LE PROFESSEUR BELL ( DOCTEUR SILENCE )
Qu’importe les noms qu’il ait pu choisir. Qu’importe l’identité sous laquelle il a pu se cacher - se dissimuler . Qu’importe qu’il n’ait pas été celui qu’il disait - ou pensait - être. Ce que je sais c’est qu’il a toujours été là aux moments où j’en avais besoin. Même si au moment de nos rencontres, peu nombreuses, je ne saisissais pas le but de ses visites.
Chez mon père, il se faisait appeler professeur Bell ou docteur Silence.
Qui était-il vraiment ? Que voulait-il vraiment ? Que voulait-il à mon père auquel il rendait visite deux fois par an dans des circonstances toujours mystérieuses ? Que me voulait-il ?
Il est évident qu’il me faut accepter l’identité ambiguë et multiple de cet homme. Si je lui demande, maintenant qu’il est devant moi, qui il est véritablement, il pourra encore me cacher son vrai nom. Et même s’il me le donne, comment saurais-je que c’est bien son vrai nom ? Il est lui, simplement lui ; comme moi, je suis moi.
Nous sommes assis, tous les deux, à une table de café. Quelques minutes auparavant, j’étais entré dans ce bar-tabac pour acheter un paquet de cigarettes. Et j’ai entendu une voix, familière et lointaine, dire : “ Ainsi, vous avez repris.” Oui, j’ai repris depuis un mois, après un an d’arrêt. Je me suis retourné, surpris et en même temps mal à l’aise, comme un enfant pris en faute et sur le fait. Et c’était le professeur Bell ( ou docteur Silence ).
Nous attendons les cafés commandés et nous ne disons rien. J’hésite à allumer une cigarette. Je ne sais trop comment commencer la discussion et j’ai l’impression que le professeur ( ou le docteur ) attend que ce soit moi qui lance la conversation.
Quand les cafés sont enfin devant nous, fumants, j’allume ma cigarette.
“— Comment savez-vous que j’ai arrêté et repris ? dis-je en montrant la cigarette.
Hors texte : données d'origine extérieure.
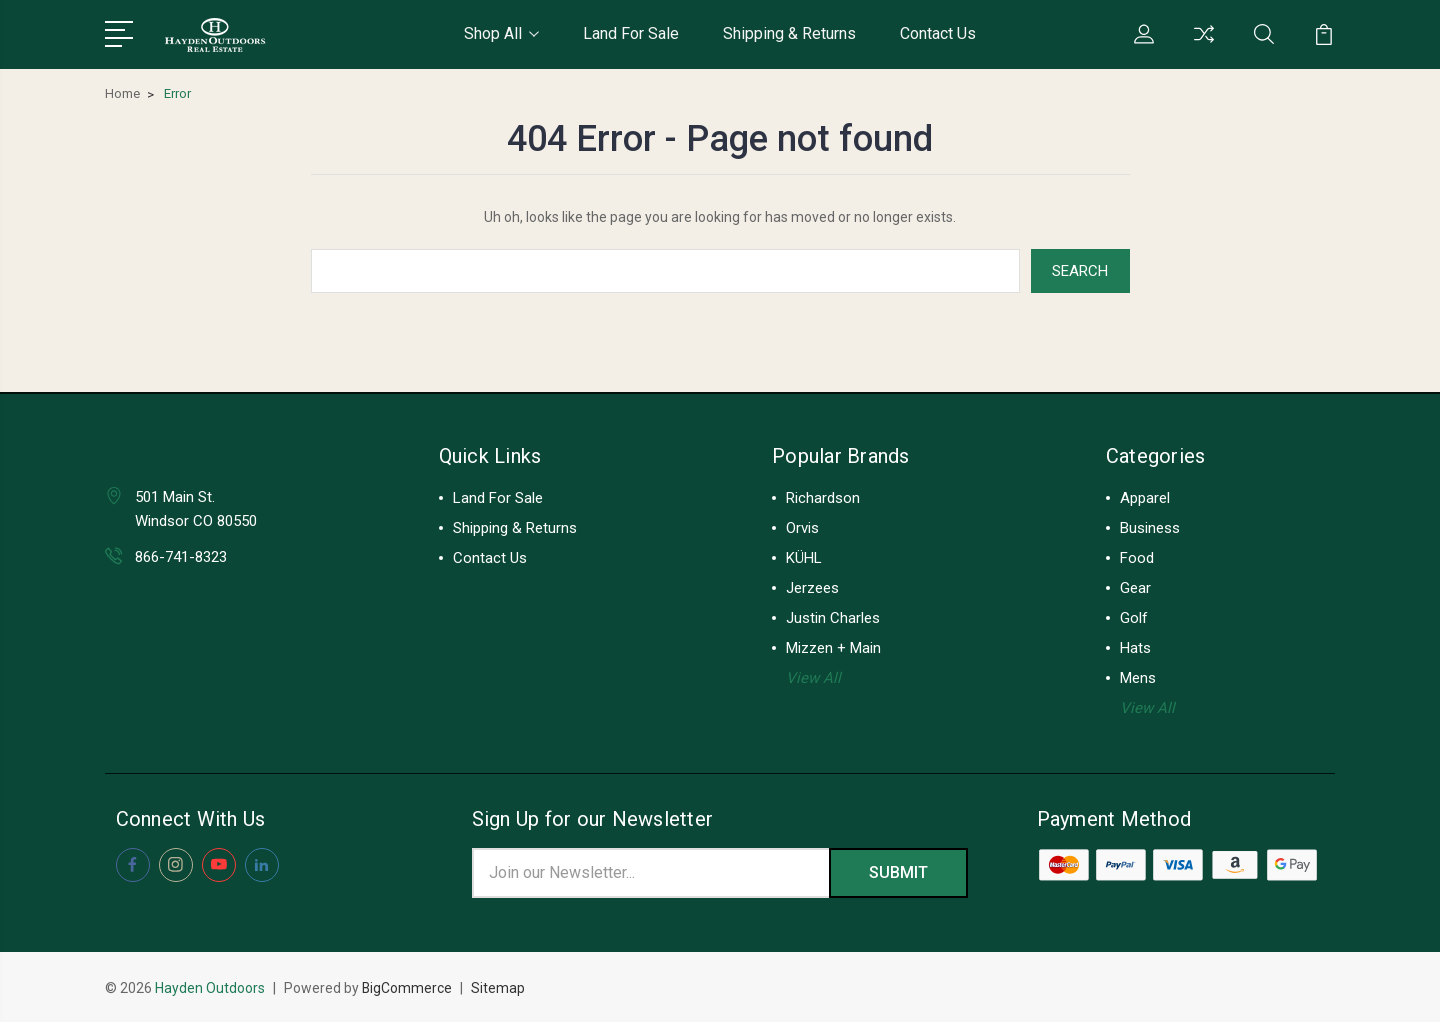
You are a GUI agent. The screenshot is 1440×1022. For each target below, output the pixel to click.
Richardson (823, 498)
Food (1137, 558)
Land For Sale (631, 33)
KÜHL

Cela fait pourtant bien longtemps que nous ne nous sommes pas vus. Et la dernière fois, je ne fumais pas, je n’avais même jamais touché une cigarette de ma vie : j’étais trop jeune, je n’avais que onze ans.
— ...
— Que me voulez-vous ? Que veut dire votre réapparition ?
— ...”
Pourquoi ne répond-il pas à mes questions ? Je me sens un peu nerveux.
“— Je veux vous aider, simplement vous aider. Tout comme j’aidais votre père.
— Et pourquoi j’ai besoin d’aide ? Je ne vois pas en quoi j’ai besoin de votre aide.
— En tout, bien-sûr. Je sais et je connais le secret qui vous habite. Je sais que vous ne pouvez pas m’en parler, mais il vous ronge, tel un cancer. Ce leg paternel est trop lourd, trop pesant, comme il l’était à votre père. Il s’est confié à moi, à plusieurs reprises. Il savait ce qu’il risquait, mais il l’a fait.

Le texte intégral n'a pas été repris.